Output the data below in full, character for character.

◆ ◆ ◆ ◆

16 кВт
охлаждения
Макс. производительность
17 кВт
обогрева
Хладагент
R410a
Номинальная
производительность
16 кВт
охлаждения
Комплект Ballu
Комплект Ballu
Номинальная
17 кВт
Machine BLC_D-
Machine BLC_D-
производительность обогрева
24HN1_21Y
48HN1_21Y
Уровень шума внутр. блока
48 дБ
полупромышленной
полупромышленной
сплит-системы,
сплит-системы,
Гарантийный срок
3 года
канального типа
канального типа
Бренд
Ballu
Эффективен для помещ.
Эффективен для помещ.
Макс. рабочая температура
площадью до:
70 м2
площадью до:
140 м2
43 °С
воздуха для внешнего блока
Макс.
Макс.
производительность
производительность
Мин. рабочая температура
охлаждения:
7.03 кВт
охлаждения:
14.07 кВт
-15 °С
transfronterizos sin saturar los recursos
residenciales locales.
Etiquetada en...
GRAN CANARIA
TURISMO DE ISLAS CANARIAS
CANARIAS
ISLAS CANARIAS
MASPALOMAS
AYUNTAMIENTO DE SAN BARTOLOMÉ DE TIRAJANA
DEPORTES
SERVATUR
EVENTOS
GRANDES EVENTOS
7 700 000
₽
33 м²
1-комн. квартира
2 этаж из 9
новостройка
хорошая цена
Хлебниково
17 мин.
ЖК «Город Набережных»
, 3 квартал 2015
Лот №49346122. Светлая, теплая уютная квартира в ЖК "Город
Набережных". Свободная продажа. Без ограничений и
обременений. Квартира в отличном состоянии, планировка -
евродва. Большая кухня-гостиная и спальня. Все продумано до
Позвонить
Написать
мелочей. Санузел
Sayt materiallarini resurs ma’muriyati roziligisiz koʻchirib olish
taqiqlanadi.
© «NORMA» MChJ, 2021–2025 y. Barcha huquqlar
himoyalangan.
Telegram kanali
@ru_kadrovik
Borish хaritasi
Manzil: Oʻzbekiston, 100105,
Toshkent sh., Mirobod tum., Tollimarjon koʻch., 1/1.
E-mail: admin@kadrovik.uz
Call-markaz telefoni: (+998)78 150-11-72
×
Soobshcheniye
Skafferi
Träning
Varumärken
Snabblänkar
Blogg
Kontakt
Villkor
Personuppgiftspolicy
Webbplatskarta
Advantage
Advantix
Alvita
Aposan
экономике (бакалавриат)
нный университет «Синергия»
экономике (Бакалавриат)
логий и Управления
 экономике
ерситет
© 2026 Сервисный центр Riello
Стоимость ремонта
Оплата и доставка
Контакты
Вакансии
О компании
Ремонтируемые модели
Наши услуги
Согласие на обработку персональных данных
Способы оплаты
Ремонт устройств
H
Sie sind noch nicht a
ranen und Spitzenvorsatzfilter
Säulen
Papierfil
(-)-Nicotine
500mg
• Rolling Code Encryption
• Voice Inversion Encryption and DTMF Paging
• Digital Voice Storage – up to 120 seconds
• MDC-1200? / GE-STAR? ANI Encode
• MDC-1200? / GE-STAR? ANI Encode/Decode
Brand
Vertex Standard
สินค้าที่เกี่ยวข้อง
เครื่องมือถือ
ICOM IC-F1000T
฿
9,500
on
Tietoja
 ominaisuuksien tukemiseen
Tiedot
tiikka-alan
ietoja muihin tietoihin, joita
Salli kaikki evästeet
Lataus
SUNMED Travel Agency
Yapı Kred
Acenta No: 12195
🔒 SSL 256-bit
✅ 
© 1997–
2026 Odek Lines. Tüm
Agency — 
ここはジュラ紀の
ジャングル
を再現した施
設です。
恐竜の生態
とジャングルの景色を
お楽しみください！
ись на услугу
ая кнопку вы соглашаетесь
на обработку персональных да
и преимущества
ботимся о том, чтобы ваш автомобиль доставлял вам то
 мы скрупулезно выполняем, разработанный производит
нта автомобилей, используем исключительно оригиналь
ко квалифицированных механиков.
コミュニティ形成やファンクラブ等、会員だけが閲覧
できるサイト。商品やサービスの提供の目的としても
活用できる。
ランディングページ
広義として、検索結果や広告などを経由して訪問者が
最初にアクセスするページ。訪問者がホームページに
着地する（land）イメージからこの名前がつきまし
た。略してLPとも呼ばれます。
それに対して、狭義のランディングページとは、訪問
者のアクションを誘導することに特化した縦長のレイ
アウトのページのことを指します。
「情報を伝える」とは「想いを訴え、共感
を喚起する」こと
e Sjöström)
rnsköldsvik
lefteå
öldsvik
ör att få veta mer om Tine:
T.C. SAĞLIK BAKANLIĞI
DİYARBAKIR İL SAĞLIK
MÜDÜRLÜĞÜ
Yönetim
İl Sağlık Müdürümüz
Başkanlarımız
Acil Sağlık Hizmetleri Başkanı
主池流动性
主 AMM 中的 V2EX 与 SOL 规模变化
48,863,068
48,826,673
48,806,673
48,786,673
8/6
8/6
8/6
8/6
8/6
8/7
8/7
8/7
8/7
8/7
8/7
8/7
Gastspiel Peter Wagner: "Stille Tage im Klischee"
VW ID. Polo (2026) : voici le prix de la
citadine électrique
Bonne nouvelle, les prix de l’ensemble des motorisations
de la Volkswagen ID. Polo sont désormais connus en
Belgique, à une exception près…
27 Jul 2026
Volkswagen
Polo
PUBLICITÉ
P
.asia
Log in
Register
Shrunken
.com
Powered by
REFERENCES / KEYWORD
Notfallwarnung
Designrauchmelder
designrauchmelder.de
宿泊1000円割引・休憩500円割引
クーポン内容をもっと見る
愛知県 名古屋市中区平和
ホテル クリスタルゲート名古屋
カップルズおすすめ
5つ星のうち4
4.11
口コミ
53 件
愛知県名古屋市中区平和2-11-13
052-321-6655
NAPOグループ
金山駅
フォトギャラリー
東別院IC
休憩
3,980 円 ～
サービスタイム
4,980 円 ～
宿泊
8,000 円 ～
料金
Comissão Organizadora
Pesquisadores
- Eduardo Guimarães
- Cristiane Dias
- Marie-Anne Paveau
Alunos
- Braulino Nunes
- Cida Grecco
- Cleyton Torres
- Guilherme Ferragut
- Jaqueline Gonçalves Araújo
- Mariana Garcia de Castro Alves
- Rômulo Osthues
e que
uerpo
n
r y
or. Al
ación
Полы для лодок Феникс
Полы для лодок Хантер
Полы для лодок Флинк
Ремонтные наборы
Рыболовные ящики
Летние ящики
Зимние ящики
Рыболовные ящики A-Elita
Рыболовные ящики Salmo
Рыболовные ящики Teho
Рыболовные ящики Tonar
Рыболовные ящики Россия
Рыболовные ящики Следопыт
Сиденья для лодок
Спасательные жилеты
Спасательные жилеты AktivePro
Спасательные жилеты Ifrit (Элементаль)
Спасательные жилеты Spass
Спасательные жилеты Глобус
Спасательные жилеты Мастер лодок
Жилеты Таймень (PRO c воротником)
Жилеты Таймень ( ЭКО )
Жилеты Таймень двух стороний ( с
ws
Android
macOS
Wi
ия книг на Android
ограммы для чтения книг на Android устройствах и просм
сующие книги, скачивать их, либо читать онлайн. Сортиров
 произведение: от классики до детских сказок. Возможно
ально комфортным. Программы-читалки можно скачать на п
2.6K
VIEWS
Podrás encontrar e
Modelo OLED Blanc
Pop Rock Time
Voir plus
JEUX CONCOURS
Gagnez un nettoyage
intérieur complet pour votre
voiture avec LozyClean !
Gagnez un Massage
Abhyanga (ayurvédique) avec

◆ ◆ ◆ ◆

_ANSWER SPACE_
16 кВт
охлаждения
Макс. производительность
17 кВт
обогрева
Хладагент
R410a
Номинальная
производительность
16 кВт
охлаждения
Комплект Ballu
Комплект Ballu
Номинальная
17 кВт
Machine BLC_D-
Machine BLC_D-
производительность обогрева
24HN1_21Y
48HN1_21Y
Уровень шума внутр. блока
48 дБ
полупромышленной
полупромышленной
сплит-системы,
сплит-системы,
Гарантийный срок
3 года
канального типа
канального типа
Бренд
Ballu
Эффективен для помещ.
Эффективен для помещ.
Макс. рабочая температура
площадью до:
70 м2
площадью до:
140 м2
43 °С
воздуха для внешнего блока
Макс.
Макс.
производительность
производительность
Мин. рабочая температура
охлаждения:
7.03 кВт
охлаждения:
14.07 кВт
-15 °С
transfronterizos sin saturar los recursos
residenciales locales.
Etiquetada en...
GRAN CANARIA
TURISMO DE ISLAS CANARIAS
CANARIAS
ISLAS CANARIAS
MASPALOMAS
AYUNTAMIENTO DE SAN BARTOLOMÉ DE TIRAJANA
DEPORTES
SERVATUR
EVENTOS
GRANDES EVENTOS
7 700 000
₽
33 м²
1-комн. квартира
2 этаж из 9
новостройка
хорошая цена
Хлебниково
17 мин.
ЖК «Город Набережных»
, 3 квартал 2015
Лот №49346122. Светлая, теплая уютная квартира в ЖК "Город
Набережных". Свободная продажа. Без ограничений и
обременений. Квартира в отличном состоянии, планировка -
евродва. Большая кухня-гостиная и спальня. Все продумано до
Позвонить
Написать
мелочей. Санузел
Sayt materiallarini resurs ma’muriyati roziligisiz koʻchirib olish
taqiqlanadi.
© «NORMA» MChJ, 2021–2025 y. Barcha huquqlar
himoyalangan.
Telegram kanali
@ru_kadrovik
Borish хaritasi
Manzil: Oʻzbekiston, 100105,
Toshkent sh., Mirobod tum., Tollimarjon koʻch., 1/1.
E-mail: admin@kadrovik.uz
Call-markaz telefoni: (+998)78 150-11-72
×
Soobshcheniye
Skafferi
Träning
Varumärken
Snabblänkar
Blogg
Kontakt
Villkor
Personuppgiftspolicy
Webbplatskarta
Advantage
Advantix
Alvita
Aposan
экономике (бакалавриат)
нный университет «Синергия»
экономике (Бакалавриат)
логий и Управления
 экономике
ерситет
© 2026 Сервисный центр Riello
Стоимость ремонта
Оплата и доставка
Контакты
Вакансии
О компании
Ремонтируемые модели
Наши услуги
Согласие на обработку персональных данных
Способы оплаты
Ремонт устройств
H
Sie sind noch nicht a
ranen und Spitzenvorsatzfilter
Säulen
Papierfil
(-)-Nicotine
500mg
• Rolling Code Encryption
• Voice Inversion Encryption and DTMF Paging
• Digital Voice Storage – up to 120 seconds
• MDC-1200? / GE-STAR? ANI Encode
• MDC-1200? / GE-STAR? ANI Encode/Decode
Brand
Vertex Standard
สินค้าที่เกี่ยวข้อง
เครื่องมือถือ
ICOM IC-F1000T
฿
9,500
on
Tietoja
 ominaisuuksien tukemiseen
Tiedot
tiikka-alan
ietoja muihin tietoihin, joita
Salli kaikki evästeet
Lataus
SUNMED Travel Agency
Yapı Kred
Acenta No: 12195
🔒 SSL 256-bit
✅ 
© 1997–
2026 Odek Lines. Tüm
Agency — 
ここはジュラ紀の
ジャングル
を再現した施
設です。
恐竜の生態
とジャングルの景色を
お楽しみください！
ись на услугу
ая кнопку вы соглашаетесь
на обработку персональных да
и преимущества
ботимся о том, чтобы ваш автомобиль доставлял вам то
 мы скрупулезно выполняем, разработанный производит
нта автомобилей, используем исключительно оригиналь
ко квалифицированных механиков.
コミュニティ形成やファンクラブ等、会員だけが閲覧
できるサイト。商品やサービスの提供の目的としても
活用できる。
ランディングページ
広義として、検索結果や広告などを経由して訪問者が
最初にアクセスするページ。訪問者がホームページに
着地する（land）イメージからこの名前がつきまし
た。略してLPとも呼ばれます。
それに対して、狭義のランディングページとは、訪問
者のアクションを誘導することに特化した縦長のレイ
アウトのページのことを指します。
「情報を伝える」とは「想いを訴え、共感
を喚起する」こと
e Sjöström)
rnsköldsvik
lefteå
öldsvik
ör att få veta mer om Tine:
T.C. SAĞLIK BAKANLIĞI
DİYARBAKIR İL SAĞLIK
MÜDÜRLÜĞÜ
Yönetim
İl Sağlık Müdürümüz
Başkanlarımız
Acil Sağlık Hizmetleri Başkanı
主池流动性
主 AMM 中的 V2EX 与 SOL 规模变化
48,863,068
48,826,673
48,806,673
48,786,673
8/6
8/6
8/6
8/6
8/6
8/7
8/7
8/7
8/7
8/7
8/7
8/7
Gastspiel Peter Wagner: "Stille Tage im Klischee"
VW ID. Polo (2026) : voici le prix de la
citadine électrique
Bonne nouvelle, les prix de l’ensemble des motorisations
de la Volkswagen ID. Polo sont désormais connus en
Belgique, à une exception près…
27 Jul 2026
Volkswagen
Polo
PUBLICITÉ
P
.asia
Log in
Register
Shrunken
.com
Powered by
REFERENCES / KEYWORD
Notfallwarnung
Designrauchmelder
designrauchmelder.de
宿泊1000円割引・休憩500円割引
クーポン内容をもっと見る
愛知県 名古屋市中区平和
ホテル クリスタルゲート名古屋
カップルズおすすめ
5つ星のうち4
4.11
口コミ
53 件
愛知県名古屋市中区平和2-11-13
052-321-6655
NAPOグループ
金山駅
フォトギャラリー
東別院IC
休憩
3,980 円 ～
サービスタイム
4,980 円 ～
宿泊
8,000 円 ～
料金
Comissão Organizadora
Pesquisadores
- Eduardo Guimarães
- Cristiane Dias
- Marie-Anne Paveau
Alunos
- Braulino Nunes
- Cida Grecco
- Cleyton Torres
- Guilherme Ferragut
- Jaqueline Gonçalves Araújo
- Mariana Garcia de Castro Alves
- Rômulo Osthues
e que
uerpo
n
r y
or. Al
ación
Полы для лодок Феникс
Полы для лодок Хантер
Полы для лодок Флинк
Ремонтные наборы
Рыболовные ящики
Летние ящики
Зимние ящики
Рыболовные ящики A-Elita
Рыболовные ящики Salmo
Рыболовные ящики Teho
Рыболовные ящики Tonar
Рыболовные ящики Россия
Рыболовные ящики Следопыт
Сиденья для лодок
Спасательные жилеты
Спасательные жилеты AktivePro
Спасательные жилеты Ifrit (Элементаль)
Спасательные жилеты Spass
Спасательные жилеты Глобус
Спасательные жилеты Мастер лодок
Жилеты Таймень (PRO c воротником)
Жилеты Таймень ( ЭКО )
Жилеты Таймень двух стороний ( с
ws
Android
macOS
Wi
ия книг на Android
ограммы для чтения книг на Android устройствах и просм
сующие книги, скачивать их, либо читать онлайн. Сортиров
 произведение: от классики до детских сказок. Возможно
ально комфортным. Программы-читалки можно скачать на п
2.6K
VIEWS
Podrás encontrar e
Modelo OLED Blanc
Pop Rock Time
Voir plus
JEUX CONCOURS
Gagnez un nettoyage
intérieur complet pour votre
voiture avec LozyClean !
Gagnez un Massage
Abhyanga (ayurvédique) avec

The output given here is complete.